**Records for this exercise**
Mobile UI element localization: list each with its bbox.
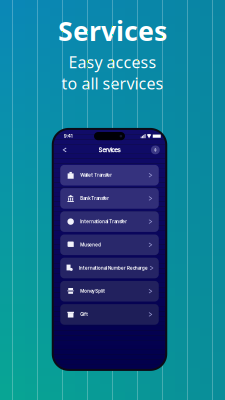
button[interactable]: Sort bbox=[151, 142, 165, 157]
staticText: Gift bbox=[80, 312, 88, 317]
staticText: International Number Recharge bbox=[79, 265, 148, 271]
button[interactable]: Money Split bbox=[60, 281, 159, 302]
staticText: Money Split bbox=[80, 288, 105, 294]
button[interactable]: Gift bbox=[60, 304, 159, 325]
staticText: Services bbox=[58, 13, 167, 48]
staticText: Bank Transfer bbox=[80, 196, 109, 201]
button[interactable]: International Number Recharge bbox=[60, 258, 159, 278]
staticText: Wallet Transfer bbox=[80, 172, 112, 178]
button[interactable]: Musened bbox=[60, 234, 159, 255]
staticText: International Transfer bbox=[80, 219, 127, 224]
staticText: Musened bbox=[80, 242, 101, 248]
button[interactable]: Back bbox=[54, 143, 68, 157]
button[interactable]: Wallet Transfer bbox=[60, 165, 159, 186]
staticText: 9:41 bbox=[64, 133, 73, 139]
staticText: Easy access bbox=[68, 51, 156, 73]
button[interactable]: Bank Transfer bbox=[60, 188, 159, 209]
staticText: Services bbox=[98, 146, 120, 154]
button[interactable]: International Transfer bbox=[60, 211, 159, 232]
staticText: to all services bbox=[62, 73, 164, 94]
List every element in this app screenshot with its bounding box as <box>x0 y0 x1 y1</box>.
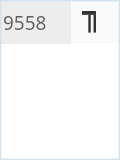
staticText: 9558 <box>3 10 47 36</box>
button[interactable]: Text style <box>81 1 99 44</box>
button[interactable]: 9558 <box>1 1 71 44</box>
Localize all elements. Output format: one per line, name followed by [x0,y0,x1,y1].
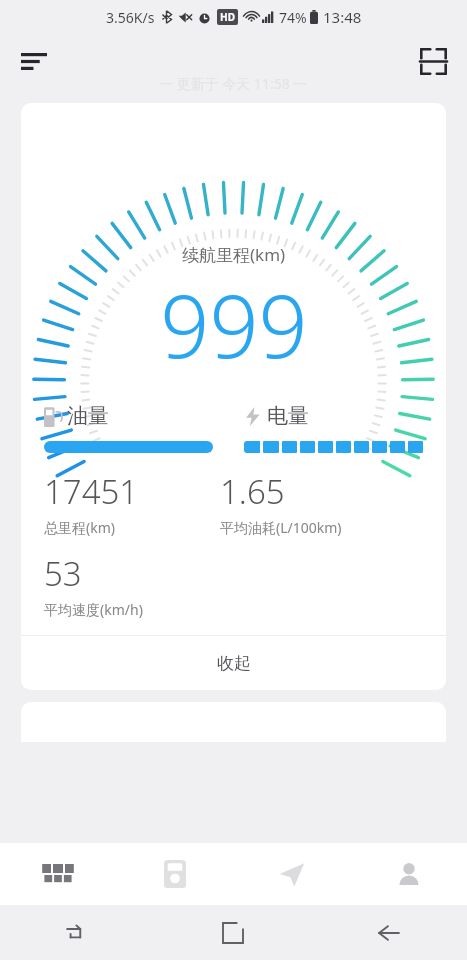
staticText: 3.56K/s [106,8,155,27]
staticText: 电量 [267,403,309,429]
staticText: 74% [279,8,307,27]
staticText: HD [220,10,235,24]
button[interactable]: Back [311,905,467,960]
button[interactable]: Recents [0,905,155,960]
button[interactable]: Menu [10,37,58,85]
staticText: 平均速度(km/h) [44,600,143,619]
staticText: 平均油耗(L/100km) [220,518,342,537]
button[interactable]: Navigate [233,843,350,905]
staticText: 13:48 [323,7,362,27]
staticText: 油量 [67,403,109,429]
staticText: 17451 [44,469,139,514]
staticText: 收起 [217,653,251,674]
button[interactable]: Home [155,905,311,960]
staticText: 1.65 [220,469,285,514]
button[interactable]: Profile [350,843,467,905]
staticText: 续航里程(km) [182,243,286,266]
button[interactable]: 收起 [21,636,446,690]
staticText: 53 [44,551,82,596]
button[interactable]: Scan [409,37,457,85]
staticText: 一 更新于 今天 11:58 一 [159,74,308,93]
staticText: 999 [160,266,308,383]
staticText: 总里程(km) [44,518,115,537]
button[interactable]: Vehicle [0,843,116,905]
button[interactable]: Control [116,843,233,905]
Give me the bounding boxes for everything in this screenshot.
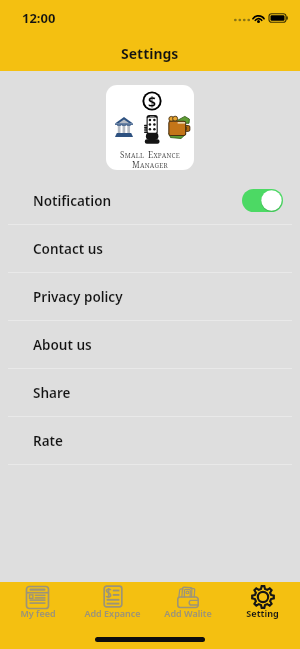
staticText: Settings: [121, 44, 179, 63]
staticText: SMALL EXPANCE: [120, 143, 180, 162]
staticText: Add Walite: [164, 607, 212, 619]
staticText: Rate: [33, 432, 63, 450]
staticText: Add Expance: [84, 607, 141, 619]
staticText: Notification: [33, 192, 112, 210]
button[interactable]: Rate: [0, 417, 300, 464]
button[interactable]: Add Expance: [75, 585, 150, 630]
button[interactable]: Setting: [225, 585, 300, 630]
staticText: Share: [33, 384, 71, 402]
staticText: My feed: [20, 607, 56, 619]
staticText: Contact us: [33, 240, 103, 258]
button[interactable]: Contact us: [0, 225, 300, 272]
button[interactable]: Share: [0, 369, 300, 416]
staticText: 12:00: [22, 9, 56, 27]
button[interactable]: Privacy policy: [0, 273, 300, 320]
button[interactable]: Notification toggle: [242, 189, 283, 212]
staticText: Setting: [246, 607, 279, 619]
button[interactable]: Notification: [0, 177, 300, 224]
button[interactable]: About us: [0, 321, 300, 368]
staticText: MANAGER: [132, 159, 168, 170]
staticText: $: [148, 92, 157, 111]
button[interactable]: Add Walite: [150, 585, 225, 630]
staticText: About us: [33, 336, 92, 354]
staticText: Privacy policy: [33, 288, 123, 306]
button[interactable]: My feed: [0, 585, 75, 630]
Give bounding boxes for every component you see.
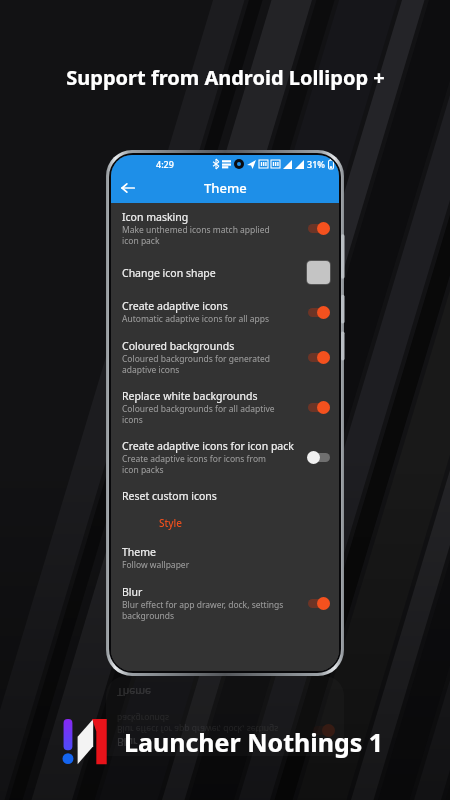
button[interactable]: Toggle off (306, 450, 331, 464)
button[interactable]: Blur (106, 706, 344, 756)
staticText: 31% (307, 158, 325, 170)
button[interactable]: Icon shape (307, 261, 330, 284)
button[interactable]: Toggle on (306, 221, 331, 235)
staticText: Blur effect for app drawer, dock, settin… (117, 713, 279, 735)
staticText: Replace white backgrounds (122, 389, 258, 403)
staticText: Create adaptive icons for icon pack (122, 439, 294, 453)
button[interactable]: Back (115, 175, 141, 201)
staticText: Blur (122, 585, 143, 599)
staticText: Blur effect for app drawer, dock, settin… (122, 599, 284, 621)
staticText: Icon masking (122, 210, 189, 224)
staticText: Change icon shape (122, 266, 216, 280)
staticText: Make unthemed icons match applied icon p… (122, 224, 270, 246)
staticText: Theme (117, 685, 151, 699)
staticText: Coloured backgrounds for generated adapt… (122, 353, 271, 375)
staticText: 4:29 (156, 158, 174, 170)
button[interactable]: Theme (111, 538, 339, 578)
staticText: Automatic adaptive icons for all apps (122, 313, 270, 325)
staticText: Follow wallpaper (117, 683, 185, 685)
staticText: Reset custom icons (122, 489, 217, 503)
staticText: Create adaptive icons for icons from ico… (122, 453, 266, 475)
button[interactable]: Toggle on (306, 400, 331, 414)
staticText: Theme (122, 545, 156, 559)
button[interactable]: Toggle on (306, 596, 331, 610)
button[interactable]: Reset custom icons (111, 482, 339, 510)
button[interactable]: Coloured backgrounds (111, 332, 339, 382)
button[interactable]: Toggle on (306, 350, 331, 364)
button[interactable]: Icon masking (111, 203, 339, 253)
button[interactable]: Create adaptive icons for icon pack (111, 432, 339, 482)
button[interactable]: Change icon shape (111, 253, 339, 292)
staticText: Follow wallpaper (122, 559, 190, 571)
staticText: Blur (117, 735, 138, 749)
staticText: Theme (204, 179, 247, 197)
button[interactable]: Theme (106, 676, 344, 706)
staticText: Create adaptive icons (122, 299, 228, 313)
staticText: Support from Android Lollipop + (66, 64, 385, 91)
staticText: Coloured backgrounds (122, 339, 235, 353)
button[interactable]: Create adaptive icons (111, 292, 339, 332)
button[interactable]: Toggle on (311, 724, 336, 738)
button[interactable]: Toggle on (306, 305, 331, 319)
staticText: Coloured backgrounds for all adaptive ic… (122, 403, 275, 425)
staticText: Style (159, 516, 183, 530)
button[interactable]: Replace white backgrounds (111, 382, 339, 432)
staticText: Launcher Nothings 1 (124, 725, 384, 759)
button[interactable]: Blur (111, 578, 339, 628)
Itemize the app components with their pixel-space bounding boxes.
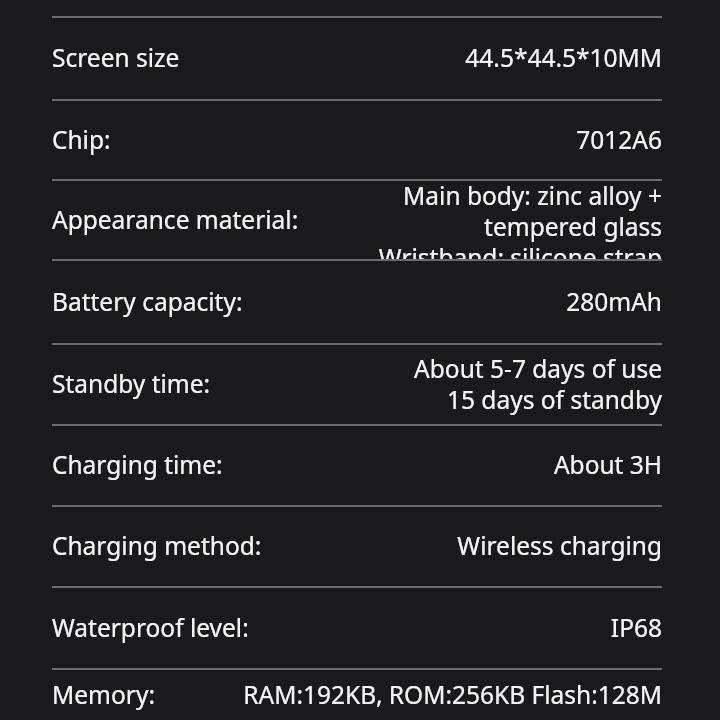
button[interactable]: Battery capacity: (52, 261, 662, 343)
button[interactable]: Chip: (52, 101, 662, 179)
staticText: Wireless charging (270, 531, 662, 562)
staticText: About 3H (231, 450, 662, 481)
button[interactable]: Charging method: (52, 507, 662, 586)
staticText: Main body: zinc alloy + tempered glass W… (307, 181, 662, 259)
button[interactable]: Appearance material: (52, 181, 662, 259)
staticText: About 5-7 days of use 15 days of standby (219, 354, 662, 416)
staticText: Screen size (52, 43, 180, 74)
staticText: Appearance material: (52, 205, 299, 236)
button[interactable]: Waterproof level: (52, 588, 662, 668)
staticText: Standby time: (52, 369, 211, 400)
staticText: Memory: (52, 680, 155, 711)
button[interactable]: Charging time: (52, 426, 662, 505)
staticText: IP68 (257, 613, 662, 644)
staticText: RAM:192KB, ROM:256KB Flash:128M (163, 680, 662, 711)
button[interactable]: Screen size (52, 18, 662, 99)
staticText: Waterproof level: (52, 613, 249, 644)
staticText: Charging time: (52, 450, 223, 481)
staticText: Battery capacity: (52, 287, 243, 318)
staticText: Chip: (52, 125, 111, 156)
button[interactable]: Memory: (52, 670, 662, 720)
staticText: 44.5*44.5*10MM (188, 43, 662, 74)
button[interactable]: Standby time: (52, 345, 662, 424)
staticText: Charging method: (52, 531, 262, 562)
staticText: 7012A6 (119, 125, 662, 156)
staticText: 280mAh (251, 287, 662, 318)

**Task prompt**
Show every line above in which the word "Money" is found.

**Answer to the exercise**
button[interactable]: Money Split bbox=[60, 281, 159, 302]
staticText: Money Split bbox=[80, 288, 105, 294]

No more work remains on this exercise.